Woody Allen and Amazon settle $68 million lawsuit under undisclosed terms
Amazon has finally settled its long-running lawsuit with filmmaker Woody Allen. For those not up to date on their hot Allen news (say hi to Jeff Goldblum for us, by the way), said lawsuit grew out of the company’s decision, back in 2018, to cut ties with the filmmaker after discovering—in, we feel moved to point out again, 2018—that he might not be the morally upstanding human being they thought they were working with, and that his reputation in Hollywood/on Earth might not be the pristine document of charitable acts that they had automatically assumed. Per Variety, the suit—which initially saw Allen seek $68 million in damages related to minimum payments he was promised for four films with the streaming and retail giant—was mutually settled on Friday night, with no word on what form the settlement itself actually took.

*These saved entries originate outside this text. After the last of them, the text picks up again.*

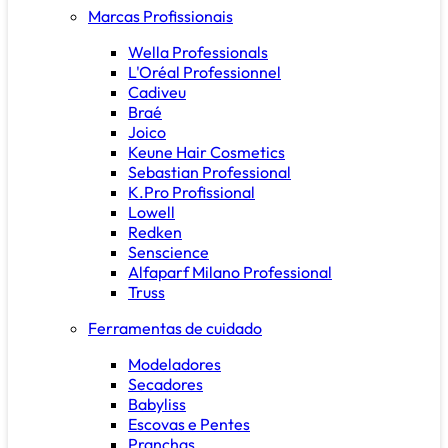
Marcas Profissionais
Wella Professionals
L'Oréal Professionnel
Cadiveu
Braé
Joico
Keune Hair Cosmetics
Sebastian Professional
K.Pro Profissional
Lowell
Redken
Senscience
Alfaparf Milano Professional
Truss
Ferramentas de cuidado
Modeladores
Secadores
Babyliss
Escovas e Pentes
Pranchas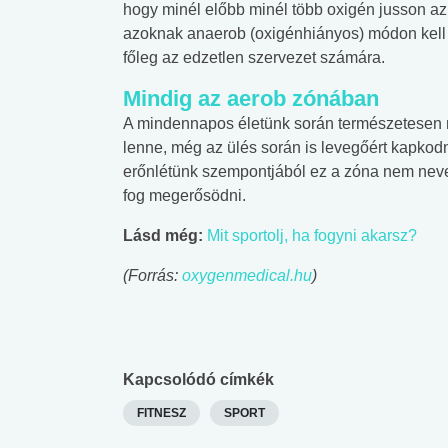
hogy minél előbb minél több oxigén jusson az
azoknak anaerob (oxigénhiányos) módon kell 
főleg az edzetlen szervezet számára.
Mindig az aerob zónában
A mindennapos életünk során természetesen 
lenne, még az ülés során is levegőért kapkod
erőnlétünk szempontjából ez a zóna nem nev
fog megerősödni.
Lásd még:
Mit sportolj, ha fogyni akarsz?
(Forrás:
oxygenmedical.hu
)
Kapcsolódó címkék
FITNESZ
SPORT
 alkohol
#Zöldövezet
#Betegségek
lent az
Mekkora az ökológiai
Elsősegély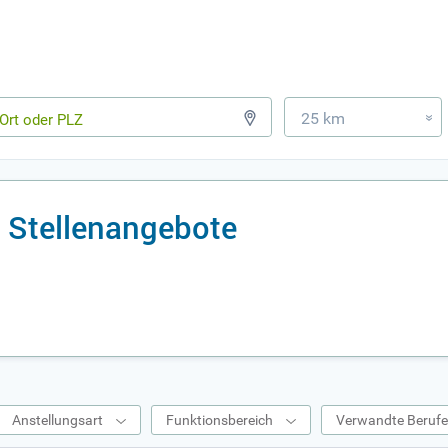
25 km
»
 Stellenangebote
Anstellungsart
Funktionsbereich
Verwandte Beruf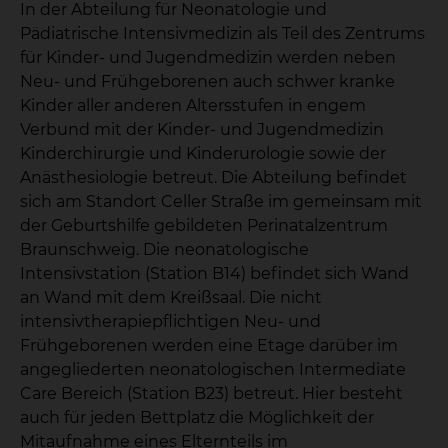
In der Abteilung für Neonatologie und
Pädiatrische Intensivmedizin als Teil des Zentrums
für Kinder- und Jugendmedizin werden neben
Neu- und Frühgeborenen auch schwer kranke
Kinder aller anderen Altersstufen in engem
Verbund mit der Kinder- und Jugendmedizin
Kinderchirurgie und Kinderurologie sowie der
Anästhesiologie betreut. Die Abteilung befindet
sich am Standort Celler Straße im gemeinsam mit
der Geburtshilfe gebildeten Perinatalzentrum
Braunschweig. Die neonatologische
Intensivstation (Station B14) befindet sich Wand
an Wand mit dem Kreißsaal. Die nicht
intensivtherapiepflichtigen Neu- und
Frühgeborenen werden eine Etage darüber im
angegliederten neonatologischen Intermediate
Care Bereich (Station B23) betreut. Hier besteht
auch für jeden Bettplatz die Möglichkeit der
Mitaufnahme eines Elternteils im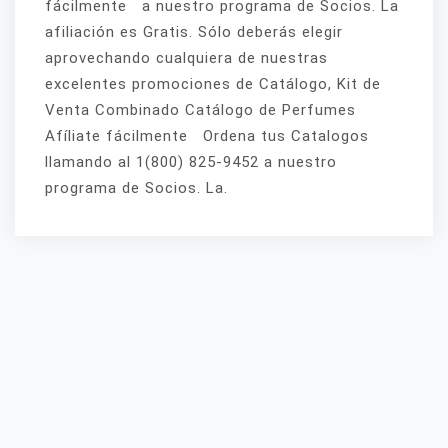
fácilmente a nuestro programa de Socios. La
afiliación es Gratis. Sólo deberás elegir
aprovechando cualquiera de nuestras
excelentes promociones de Catálogo, Kit de
Venta Combinado Catálogo de Perfumes
Afíliate fácilmente Ordena tus Catalogos
llamando al 1(800) 825-9452 a nuestro
programa de Socios. La.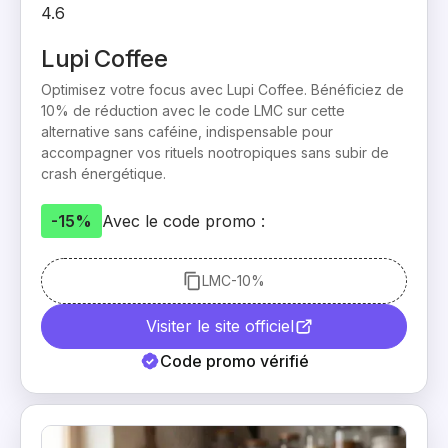
4.6
Lupi Coffee
Optimisez votre focus avec Lupi Coffee. Bénéficiez de
10% de réduction avec le code LMC sur cette
alternative sans caféine, indispensable pour
accompagner vos rituels nootropiques sans subir de
crash énergétique.
-15%
Avec le code promo :
LMC
-10%
Visiter le site officiel
Code promo vérifié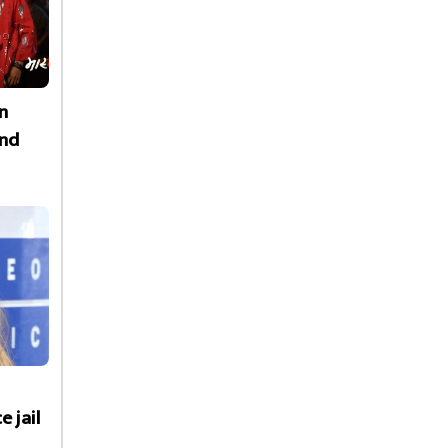
n
nd
e jail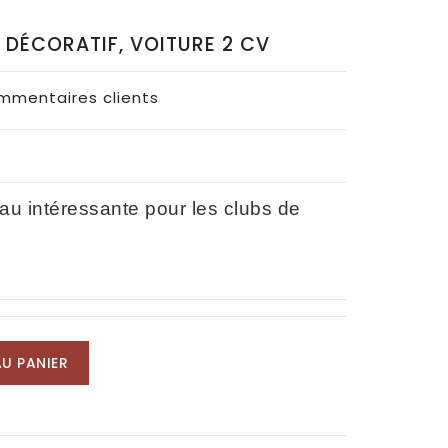
 DÉCORATIF, VOITURE 2 CV
ommentaires clients
au intéressante pour les clubs de
U PANIER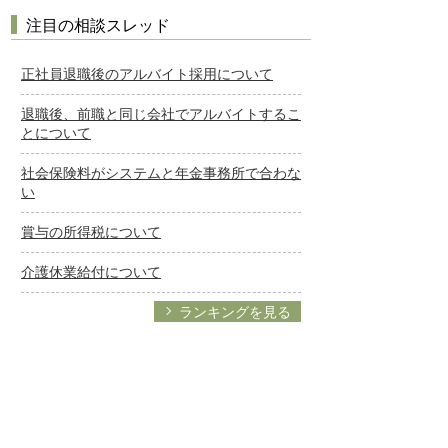
注目の相談スレッド
正社員退職後のアルバイト採用について
退職後、前職と同じ会社でアルバイトするこ
とについて
社会保険料がシステムと年金事務所で合わな
い
賞与の所得税について
介護休業給付について
ランキングを見る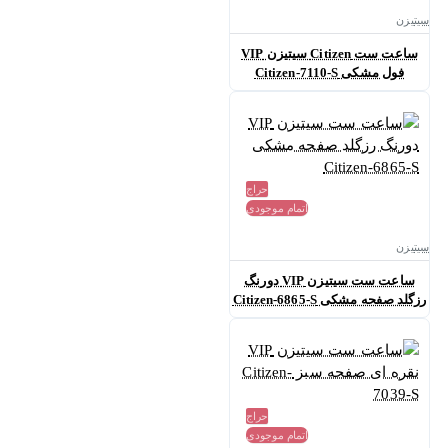
سیتیزن
ساعت ست Citizen سیتیزن VIP
فول مشکی Citizen-7110-S
حراج
اتمام موجودی
سیتیزن
ساعت ست سیتیزن VIP دورنگ
رزگلد صفحه مشکی Citizen-6865-S
حراج
اتمام موجودی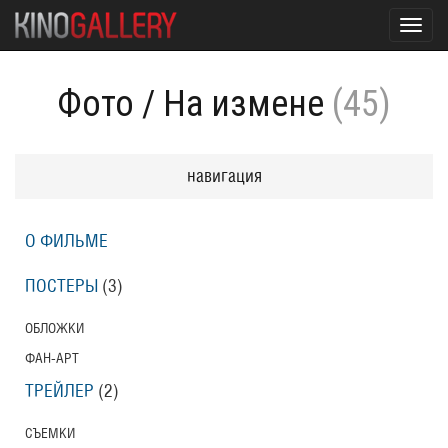
Toggl
navig
Фото
/
На измене
(45)
навигация
О ФИЛЬМЕ
ПОСТЕРЫ
(3)
ОБЛОЖКИ
ФАН-АРТ
ТРЕЙЛЕР
(2)
СЪЕМКИ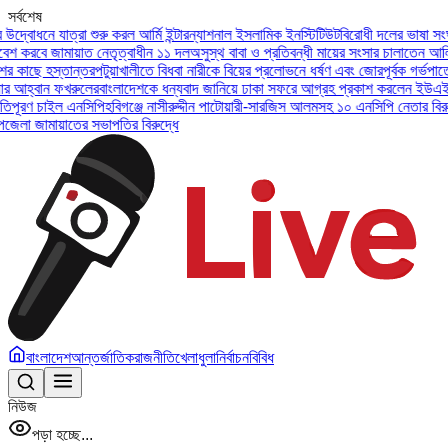
সর্বশেষ
্রা শুরু করল আর্মি ইন্টারন্যাশনাল ইসলামিক ইনস্টিটিউট
বিরোধী দলের ভাষা সংঘাতের দিকে ন
ায়াত নেতৃত্বাধীন ১১ দল
অসুস্থ বাবা ও প্রতিবন্ধী মায়ের সংসার চালাতেন আলিফ, চিকিৎসা 
ান্তর
পটুয়াখালীতে বিধবা নারীকে বিয়ের প্রলোভনে ধর্ষণ এবং জোরপূর্বক গর্ভপাতের অভিযোগ
রুলের
বাংলাদেশকে ধন্যবাদ জানিয়ে ঢাকা সফরে আগ্রহ প্রকাশ করলেন ইউএই প্রেসিডেন্ট
জু
 এনসিপি
হবিগঞ্জে নাসীরুদ্দীন পাটোয়ারী-সারজিস আলমসহ ১০ এনসিপি নেতার বিরুদ্ধে মামল।
য
ের সভাপতির বিরুদ্ধে
বাংলাদেশ
আন্তর্জাতিক
রাজনীতি
খেলাধুলা
নির্বাচন
বিবিধ
নিউজ
পড়া হচ্ছে...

Amazon dropped its big-budget deal with Allen last year, after he essentially labeled the #MeToo movement a “witch hunt”—i.e., the thing you would pretty much expect Woody Allen, a man who has been fending off accusations of sexual assault for decades, to stay. Still, this appears to have just plain flummoxed Amazon, which shelved Allen’s latest, A Rainy Day In New York, and backed out of three other planned films with him. Amazon’s statements in the lawsuit claimed that Allen’s words made him a “pariah” in Hollywood, which, again, is the sort of thing that’s proven to be quite a bit less true than a lot of people might prefer.
Again, there’s no word on how much money Allen ended up making out of this whole kerfuffle, although “Quite a bit” feels like a pretty solid guess. Despite the breakup with Amazon, he’s also continued to find funding for future movies; his next film, Rifkin’s Festival, finished filming last month.